Tuesday, March 20, 2007

NEWS ROUNDUP

Law Prof Takes Case to the Supreme Court Yesterday, Chief Justice of the United States Supreme Court John G. Roberts ’76, a graduate of Harvard Law School, got to turn the tables on one of his former instructors. In his first Supreme Court appearance since December 2004, Loeb University Professor Laurence H. Tribe ’62 argued that the property rights of Harvey F. Robbins, the Wyoming rancher he was representing, were violated when the U.S. Bureau of Land Management (BLM) took retaliatory action against him for failing to give the government access to a road. “They ransacked his cabin, they got a neighbor to run a truck into him when he was on horseback, they fabricated felony charges against him,” Tribe said. “All because he wouldn’t bow to their demands.” The Supreme Court has to determine if plaintiffs can sue government officials personally under federal racketeering laws; Robbins is trying to sue BLM employees. In his argument, Tribe claimed that the Fifth Amendment protects citizens from facing retaliation from the government for excluding the government from private property. “In my view, the Fifth Amendment protects you not only from having your property taken without just compensation, but it also protects you from being subject to government retaliation,” Tribe said in a phone interview from Washington after his appearance before the court. “That’s the case here.” While Tribe said he sensed the justices were sympathetic to his Fifth Amendment argument, they were wary of creating new ways to sue government employees. “There is a considerable amount of hostility for the possibility of opening up the floodgates of litigation against government officials,” Tribe said....
Dispute with BLM heard by top court A Wyoming rancher should be allowed to sue individual federal workers for harassment and retaliation under federal racketeering law, the rancher's lawyer told the U.S. Supreme Court Monday. Harvard Law Professor Laurence Tribe argued the case for Robbins, saying there should be a constitutional avenue for private citizens to sue government employees for continued harassment, instead of having to sue for individual retaliatory actions. The Bureau of Land Management, represented by the Department of Justice, argued that there is no precedent for such lawsuits under current law and thus their employees are immune from them. The justices questioned whether Robbins' lawsuit was an appropriate response to the BLM employees' actions and whether allowing it to proceed would flood the legal system with similar lawsuits....Go here (pdf) for a transcript of the oral arguments.

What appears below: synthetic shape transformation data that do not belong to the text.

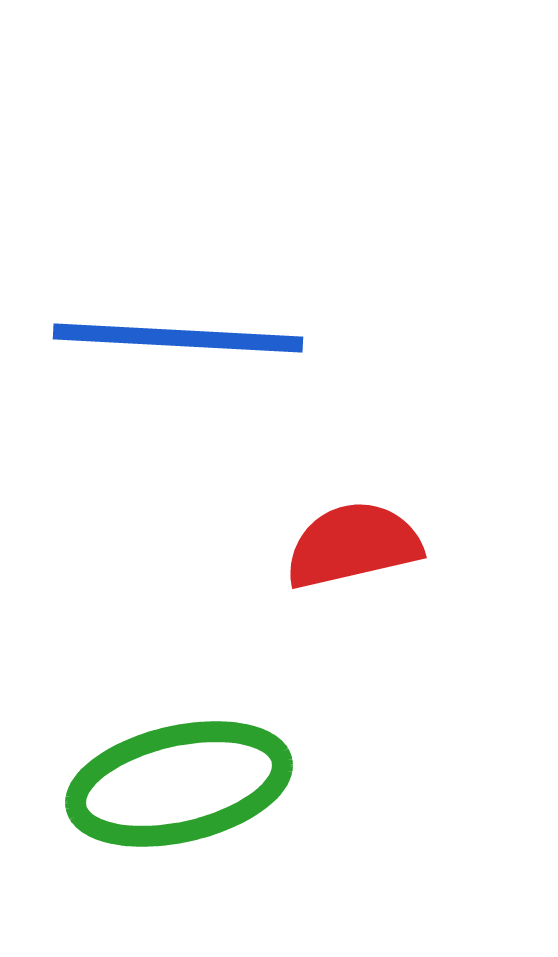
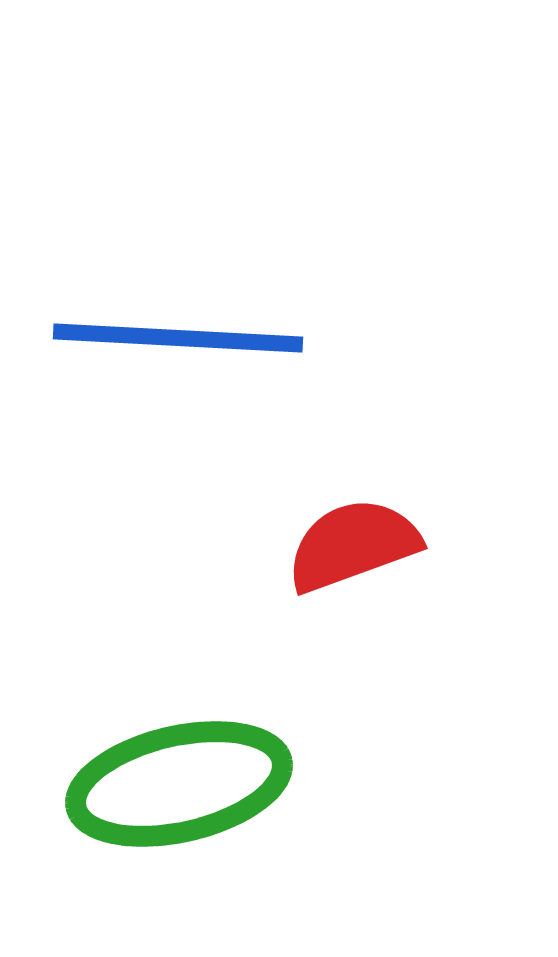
red semicircle: rotated 7 degrees counterclockwise
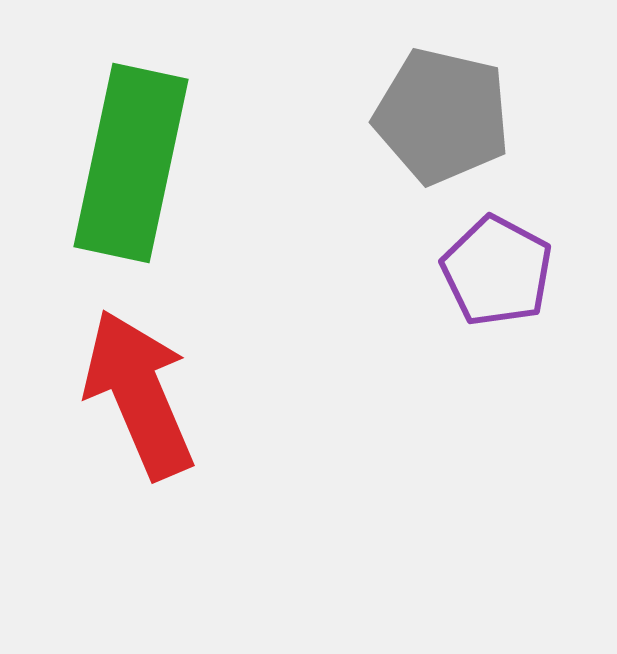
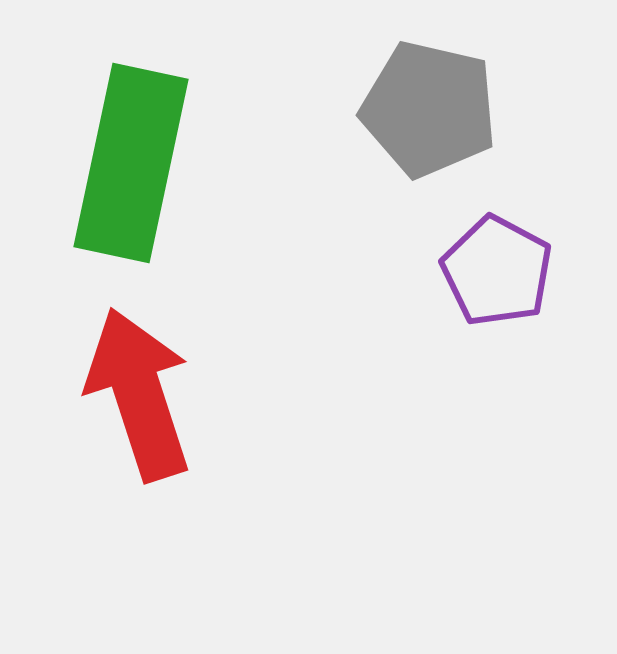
gray pentagon: moved 13 px left, 7 px up
red arrow: rotated 5 degrees clockwise
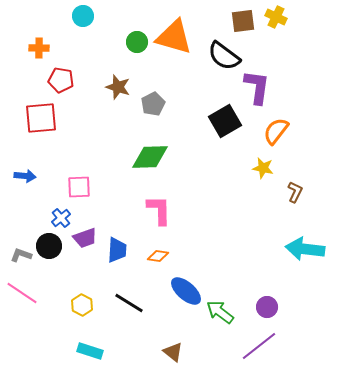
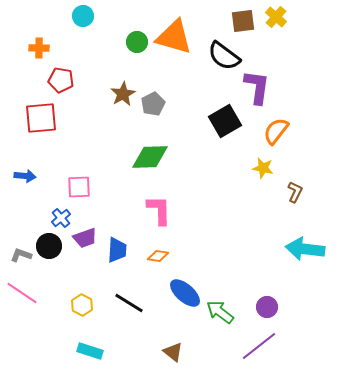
yellow cross: rotated 15 degrees clockwise
brown star: moved 5 px right, 7 px down; rotated 25 degrees clockwise
blue ellipse: moved 1 px left, 2 px down
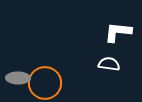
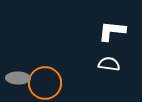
white L-shape: moved 6 px left, 1 px up
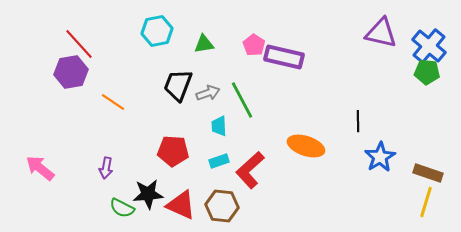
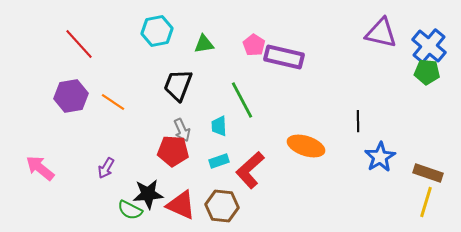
purple hexagon: moved 24 px down
gray arrow: moved 26 px left, 37 px down; rotated 85 degrees clockwise
purple arrow: rotated 20 degrees clockwise
green semicircle: moved 8 px right, 2 px down
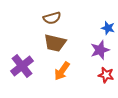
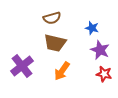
blue star: moved 16 px left
purple star: rotated 30 degrees counterclockwise
red star: moved 2 px left, 1 px up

Bush administration reinterprets species law Tired of losing lawsuits brought by conservation groups, the Bush administration issued a new interpretation of the Endangered Species Act that would allow it to protect plants and animals only in areas where they are struggling to survive, while ignoring places they are healthy or have already died out. The opinion by U.S. Department of Interior Solicitor David Bernhardt was posted with no formal announcement on the department's Web site on Friday. U.S. Fish and Wildlife Service Director Dale Hall, contacted in Washington, D.C., said the new policy would allow them to focus on protecting species in areas where they are in trouble, rather than having to list a species over its entire range. That would make it easier to take the gray wolf off the federal threatened species list in Montana and Idaho, leaving it to the states to manage. And it would leave it listed in Wyoming, where the state has yet to adopt a protection plan that satisfies the federal government, Hall said....Go here (pdf) to read the opinion.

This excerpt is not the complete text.